(Transcribed page contents)
_ _ _ _ _
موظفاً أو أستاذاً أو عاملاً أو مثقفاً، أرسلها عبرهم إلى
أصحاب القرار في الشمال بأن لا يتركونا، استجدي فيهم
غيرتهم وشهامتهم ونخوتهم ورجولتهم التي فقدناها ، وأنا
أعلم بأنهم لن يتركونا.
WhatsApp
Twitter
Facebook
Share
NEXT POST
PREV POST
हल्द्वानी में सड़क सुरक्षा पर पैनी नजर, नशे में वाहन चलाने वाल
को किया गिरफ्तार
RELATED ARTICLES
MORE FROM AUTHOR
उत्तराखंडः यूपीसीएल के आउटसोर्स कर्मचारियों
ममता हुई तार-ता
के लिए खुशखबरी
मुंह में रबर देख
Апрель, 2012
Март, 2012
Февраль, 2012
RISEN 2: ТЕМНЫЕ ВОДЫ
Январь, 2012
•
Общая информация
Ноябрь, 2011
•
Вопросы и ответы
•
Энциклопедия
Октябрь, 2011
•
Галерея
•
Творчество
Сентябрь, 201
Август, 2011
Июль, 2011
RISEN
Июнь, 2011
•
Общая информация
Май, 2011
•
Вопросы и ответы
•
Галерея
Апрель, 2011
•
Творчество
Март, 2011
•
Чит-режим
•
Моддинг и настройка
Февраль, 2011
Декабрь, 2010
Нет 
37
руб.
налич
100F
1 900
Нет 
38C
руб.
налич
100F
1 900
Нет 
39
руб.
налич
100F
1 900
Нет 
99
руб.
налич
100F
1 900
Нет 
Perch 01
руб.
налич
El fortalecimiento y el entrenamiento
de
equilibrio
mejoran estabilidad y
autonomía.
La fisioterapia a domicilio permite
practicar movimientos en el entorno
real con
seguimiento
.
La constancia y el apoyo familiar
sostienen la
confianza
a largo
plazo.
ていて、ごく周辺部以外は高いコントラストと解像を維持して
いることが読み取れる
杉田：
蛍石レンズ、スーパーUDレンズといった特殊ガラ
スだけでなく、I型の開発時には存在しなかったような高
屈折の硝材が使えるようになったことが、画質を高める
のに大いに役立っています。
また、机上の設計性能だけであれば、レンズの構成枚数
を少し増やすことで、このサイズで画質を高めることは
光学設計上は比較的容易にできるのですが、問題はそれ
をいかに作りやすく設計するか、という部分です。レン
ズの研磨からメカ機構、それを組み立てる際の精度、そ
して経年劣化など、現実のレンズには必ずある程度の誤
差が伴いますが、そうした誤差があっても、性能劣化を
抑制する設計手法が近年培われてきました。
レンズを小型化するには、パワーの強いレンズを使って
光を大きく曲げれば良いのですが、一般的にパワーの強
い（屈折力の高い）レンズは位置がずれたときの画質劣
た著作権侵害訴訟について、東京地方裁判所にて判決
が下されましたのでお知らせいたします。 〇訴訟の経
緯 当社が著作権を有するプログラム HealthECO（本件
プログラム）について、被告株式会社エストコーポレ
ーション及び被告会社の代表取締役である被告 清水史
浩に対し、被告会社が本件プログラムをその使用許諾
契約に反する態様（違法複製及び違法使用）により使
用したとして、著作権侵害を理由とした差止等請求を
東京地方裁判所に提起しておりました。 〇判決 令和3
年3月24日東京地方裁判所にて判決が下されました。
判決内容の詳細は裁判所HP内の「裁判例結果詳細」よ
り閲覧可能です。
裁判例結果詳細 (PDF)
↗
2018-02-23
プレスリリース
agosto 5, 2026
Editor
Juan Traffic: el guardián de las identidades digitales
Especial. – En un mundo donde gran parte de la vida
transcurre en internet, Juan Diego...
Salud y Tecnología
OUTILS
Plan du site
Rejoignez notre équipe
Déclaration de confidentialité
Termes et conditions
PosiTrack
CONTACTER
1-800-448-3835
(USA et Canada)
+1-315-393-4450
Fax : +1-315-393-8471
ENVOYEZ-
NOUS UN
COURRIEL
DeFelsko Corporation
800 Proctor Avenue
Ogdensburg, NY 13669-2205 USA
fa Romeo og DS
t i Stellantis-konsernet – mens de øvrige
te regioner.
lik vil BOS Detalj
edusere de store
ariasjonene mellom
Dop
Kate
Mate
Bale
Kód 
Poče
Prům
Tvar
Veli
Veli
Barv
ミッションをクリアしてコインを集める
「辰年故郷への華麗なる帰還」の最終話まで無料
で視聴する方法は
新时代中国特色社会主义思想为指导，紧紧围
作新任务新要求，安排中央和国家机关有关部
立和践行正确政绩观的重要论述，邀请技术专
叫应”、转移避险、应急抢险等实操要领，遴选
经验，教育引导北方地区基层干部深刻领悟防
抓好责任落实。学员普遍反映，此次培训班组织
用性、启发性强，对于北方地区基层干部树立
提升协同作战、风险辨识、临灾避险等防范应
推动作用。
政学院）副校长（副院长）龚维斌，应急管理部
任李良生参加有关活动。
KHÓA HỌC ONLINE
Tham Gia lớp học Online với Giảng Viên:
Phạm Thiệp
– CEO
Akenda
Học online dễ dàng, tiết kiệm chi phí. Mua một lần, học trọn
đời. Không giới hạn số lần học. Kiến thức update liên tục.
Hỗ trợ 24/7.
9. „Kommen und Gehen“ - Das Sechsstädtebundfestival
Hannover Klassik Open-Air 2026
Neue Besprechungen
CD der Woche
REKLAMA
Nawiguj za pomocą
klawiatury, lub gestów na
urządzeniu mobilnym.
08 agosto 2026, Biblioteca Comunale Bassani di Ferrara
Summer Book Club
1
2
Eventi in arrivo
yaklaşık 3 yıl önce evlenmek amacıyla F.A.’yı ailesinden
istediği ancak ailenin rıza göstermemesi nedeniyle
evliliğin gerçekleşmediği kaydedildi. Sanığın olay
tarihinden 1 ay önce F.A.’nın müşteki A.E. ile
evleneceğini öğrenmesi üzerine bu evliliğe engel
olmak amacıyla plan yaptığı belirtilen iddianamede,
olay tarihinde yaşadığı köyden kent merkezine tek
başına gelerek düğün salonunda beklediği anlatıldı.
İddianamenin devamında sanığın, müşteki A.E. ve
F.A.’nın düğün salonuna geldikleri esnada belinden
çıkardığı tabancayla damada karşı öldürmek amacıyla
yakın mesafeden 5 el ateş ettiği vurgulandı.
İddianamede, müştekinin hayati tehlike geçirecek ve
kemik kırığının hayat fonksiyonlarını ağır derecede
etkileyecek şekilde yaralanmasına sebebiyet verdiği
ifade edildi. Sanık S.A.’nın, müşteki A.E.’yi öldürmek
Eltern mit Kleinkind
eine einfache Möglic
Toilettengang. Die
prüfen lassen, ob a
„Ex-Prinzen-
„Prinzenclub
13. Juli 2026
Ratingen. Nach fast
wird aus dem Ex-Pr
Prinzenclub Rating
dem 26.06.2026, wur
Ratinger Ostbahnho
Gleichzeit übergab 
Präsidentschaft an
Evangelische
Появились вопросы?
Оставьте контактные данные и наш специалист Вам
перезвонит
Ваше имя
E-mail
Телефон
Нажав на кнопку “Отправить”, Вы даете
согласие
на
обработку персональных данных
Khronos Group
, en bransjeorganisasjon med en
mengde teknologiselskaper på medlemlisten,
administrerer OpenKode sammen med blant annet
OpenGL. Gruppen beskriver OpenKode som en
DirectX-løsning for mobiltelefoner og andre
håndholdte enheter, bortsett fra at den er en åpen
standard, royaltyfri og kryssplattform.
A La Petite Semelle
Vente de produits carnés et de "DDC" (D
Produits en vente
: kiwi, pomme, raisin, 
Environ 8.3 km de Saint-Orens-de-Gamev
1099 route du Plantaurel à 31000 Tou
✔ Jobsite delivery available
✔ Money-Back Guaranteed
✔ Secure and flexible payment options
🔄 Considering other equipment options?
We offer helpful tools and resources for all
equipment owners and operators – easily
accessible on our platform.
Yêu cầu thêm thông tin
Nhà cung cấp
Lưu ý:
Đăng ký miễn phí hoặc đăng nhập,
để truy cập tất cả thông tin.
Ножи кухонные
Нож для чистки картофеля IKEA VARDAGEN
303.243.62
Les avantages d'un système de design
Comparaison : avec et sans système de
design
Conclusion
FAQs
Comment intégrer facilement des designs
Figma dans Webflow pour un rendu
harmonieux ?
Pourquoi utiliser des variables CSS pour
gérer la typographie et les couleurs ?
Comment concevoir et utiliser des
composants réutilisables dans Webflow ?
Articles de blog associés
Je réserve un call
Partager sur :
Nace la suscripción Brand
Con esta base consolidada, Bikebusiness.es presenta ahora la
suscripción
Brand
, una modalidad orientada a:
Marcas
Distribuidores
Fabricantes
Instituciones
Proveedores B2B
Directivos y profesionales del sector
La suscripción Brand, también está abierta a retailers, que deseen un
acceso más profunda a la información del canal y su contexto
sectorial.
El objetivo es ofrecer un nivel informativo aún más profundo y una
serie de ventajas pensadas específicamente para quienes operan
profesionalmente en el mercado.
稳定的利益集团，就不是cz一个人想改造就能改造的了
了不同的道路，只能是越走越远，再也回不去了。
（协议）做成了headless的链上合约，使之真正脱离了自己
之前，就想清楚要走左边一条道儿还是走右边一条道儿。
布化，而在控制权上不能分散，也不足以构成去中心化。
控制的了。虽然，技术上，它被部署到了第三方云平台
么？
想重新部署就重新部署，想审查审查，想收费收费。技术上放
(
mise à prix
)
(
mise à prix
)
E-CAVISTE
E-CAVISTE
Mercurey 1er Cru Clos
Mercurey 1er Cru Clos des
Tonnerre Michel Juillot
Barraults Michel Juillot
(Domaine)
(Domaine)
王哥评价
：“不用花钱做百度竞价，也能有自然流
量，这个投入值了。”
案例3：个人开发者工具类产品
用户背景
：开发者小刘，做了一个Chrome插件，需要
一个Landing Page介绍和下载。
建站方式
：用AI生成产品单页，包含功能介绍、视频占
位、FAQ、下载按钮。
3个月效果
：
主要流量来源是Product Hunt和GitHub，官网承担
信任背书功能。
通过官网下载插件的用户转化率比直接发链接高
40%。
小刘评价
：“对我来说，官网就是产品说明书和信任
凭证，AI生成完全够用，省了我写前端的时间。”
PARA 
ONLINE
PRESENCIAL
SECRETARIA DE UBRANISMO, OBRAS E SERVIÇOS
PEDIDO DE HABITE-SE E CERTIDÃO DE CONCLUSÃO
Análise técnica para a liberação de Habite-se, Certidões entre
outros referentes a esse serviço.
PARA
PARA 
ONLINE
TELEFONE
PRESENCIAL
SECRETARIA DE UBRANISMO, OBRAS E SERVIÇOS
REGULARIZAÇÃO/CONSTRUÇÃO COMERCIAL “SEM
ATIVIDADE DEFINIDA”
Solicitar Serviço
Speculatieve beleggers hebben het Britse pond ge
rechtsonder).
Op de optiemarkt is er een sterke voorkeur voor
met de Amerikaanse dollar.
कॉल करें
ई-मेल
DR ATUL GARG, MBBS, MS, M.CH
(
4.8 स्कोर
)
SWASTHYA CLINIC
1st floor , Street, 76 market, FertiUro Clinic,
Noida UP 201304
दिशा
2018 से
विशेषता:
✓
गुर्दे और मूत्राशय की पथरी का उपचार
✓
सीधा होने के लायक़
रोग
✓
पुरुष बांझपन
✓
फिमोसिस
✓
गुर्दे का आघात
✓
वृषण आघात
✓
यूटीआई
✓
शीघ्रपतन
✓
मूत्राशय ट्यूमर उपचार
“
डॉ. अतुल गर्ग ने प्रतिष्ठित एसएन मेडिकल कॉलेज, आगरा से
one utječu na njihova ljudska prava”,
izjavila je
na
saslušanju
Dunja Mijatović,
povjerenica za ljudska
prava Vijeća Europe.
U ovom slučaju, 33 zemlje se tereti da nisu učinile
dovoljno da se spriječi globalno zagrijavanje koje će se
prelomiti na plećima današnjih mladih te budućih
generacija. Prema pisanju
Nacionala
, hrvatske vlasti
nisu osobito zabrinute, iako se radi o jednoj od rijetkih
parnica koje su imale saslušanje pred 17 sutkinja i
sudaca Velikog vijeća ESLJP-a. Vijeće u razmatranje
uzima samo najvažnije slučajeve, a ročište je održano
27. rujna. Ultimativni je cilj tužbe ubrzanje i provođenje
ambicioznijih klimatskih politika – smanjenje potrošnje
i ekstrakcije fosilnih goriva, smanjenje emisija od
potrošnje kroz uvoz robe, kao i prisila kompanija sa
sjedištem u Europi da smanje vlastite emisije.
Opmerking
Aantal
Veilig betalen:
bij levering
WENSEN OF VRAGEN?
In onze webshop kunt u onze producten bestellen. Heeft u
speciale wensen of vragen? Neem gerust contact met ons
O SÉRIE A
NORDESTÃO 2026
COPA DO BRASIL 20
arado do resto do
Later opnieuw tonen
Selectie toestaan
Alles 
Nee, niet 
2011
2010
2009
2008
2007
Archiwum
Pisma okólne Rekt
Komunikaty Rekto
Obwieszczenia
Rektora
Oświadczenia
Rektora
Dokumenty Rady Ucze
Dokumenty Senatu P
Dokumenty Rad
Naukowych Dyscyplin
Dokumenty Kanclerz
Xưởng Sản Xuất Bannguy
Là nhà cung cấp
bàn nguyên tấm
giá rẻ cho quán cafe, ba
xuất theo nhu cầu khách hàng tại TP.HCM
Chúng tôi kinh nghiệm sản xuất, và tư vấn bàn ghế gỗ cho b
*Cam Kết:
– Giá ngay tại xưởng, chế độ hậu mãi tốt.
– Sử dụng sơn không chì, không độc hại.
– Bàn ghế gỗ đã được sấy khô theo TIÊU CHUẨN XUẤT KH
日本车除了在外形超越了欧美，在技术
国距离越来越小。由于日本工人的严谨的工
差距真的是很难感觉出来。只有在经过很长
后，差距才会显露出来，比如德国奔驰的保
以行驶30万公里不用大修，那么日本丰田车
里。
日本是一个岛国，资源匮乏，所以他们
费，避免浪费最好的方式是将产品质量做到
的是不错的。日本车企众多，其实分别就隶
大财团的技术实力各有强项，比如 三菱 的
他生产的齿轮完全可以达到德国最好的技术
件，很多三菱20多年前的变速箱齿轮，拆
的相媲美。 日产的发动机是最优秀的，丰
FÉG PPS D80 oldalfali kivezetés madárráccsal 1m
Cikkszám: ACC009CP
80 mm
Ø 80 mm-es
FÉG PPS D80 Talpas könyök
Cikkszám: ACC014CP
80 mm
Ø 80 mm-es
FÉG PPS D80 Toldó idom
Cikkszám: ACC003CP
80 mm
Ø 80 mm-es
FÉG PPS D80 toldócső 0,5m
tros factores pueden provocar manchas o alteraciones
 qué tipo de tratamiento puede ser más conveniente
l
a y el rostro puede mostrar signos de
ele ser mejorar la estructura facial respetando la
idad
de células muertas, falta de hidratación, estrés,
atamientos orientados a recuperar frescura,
_ _ _ _ _
• **Exercise directions**
Go to the line with "屈折の硝材が使えるようになったことが、画質を高める" in the entries above and repeat every line from there through the line with "任李良生参加有关活动。", exactly and with no other text.

• **Result of this task**
屈折の硝材が使えるようになったことが、画質を高める
のに大いに役立っています。
また、机上の設計性能だけであれば、レンズの構成枚数
を少し増やすことで、このサイズで画質を高めることは
光学設計上は比較的容易にできるのですが、問題はそれ
をいかに作りやすく設計するか、という部分です。レン
ズの研磨からメカ機構、それを組み立てる際の精度、そ
して経年劣化など、現実のレンズには必ずある程度の誤
差が伴いますが、そうした誤差があっても、性能劣化を
抑制する設計手法が近年培われてきました。
レンズを小型化するには、パワーの強いレンズを使って
光を大きく曲げれば良いのですが、一般的にパワーの強
い（屈折力の高い）レンズは位置がずれたときの画質劣
た著作権侵害訴訟について、東京地方裁判所にて判決
が下されましたのでお知らせいたします。 〇訴訟の経
緯 当社が著作権を有するプログラム HealthECO（本件
プログラム）について、被告株式会社エストコーポレ
ーション及び被告会社の代表取締役である被告 清水史
浩に対し、被告会社が本件プログラムをその使用許諾
契約に反する態様（違法複製及び違法使用）により使
用したとして、著作権侵害を理由とした差止等請求を
東京地方裁判所に提起しておりました。 〇判決 令和3
年3月24日東京地方裁判所にて判決が下されました。
判決内容の詳細は裁判所HP内の「裁判例結果詳細」よ
り閲覧可能です。
裁判例結果詳細 (PDF)
↗
2018-02-23
プレスリリース
agosto 5, 2026
Editor
Juan Traffic: el guardián de las identidades digitales
Especial. – En un mundo donde gran parte de la vida
transcurre en internet, Juan Diego...
Salud y Tecnología
OUTILS
Plan du site
Rejoignez notre équipe
Déclaration de confidentialité
Termes et conditions
PosiTrack
CONTACTER
1-800-448-3835
(USA et Canada)
+1-315-393-4450
Fax : +1-315-393-8471
ENVOYEZ-
NOUS UN
COURRIEL
DeFelsko Corporation
800 Proctor Avenue
Ogdensburg, NY 13669-2205 USA
fa Romeo og DS
t i Stellantis-konsernet – mens de øvrige
te regioner.
lik vil BOS Detalj
edusere de store
ariasjonene mellom
Dop
Kate
Mate
Bale
Kód 
Poče
Prům
Tvar
Veli
Veli
Barv
ミッションをクリアしてコインを集める
「辰年故郷への華麗なる帰還」の最終話まで無料
で視聴する方法は
新时代中国特色社会主义思想为指导，紧紧围
作新任务新要求，安排中央和国家机关有关部
立和践行正确政绩观的重要论述，邀请技术专
叫应”、转移避险、应急抢险等实操要领，遴选
经验，教育引导北方地区基层干部深刻领悟防
抓好责任落实。学员普遍反映，此次培训班组织
用性、启发性强，对于北方地区基层干部树立
提升协同作战、风险辨识、临灾避险等防范应
推动作用。
政学院）副校长（副院长）龚维斌，应急管理部
任李良生参加有关活动。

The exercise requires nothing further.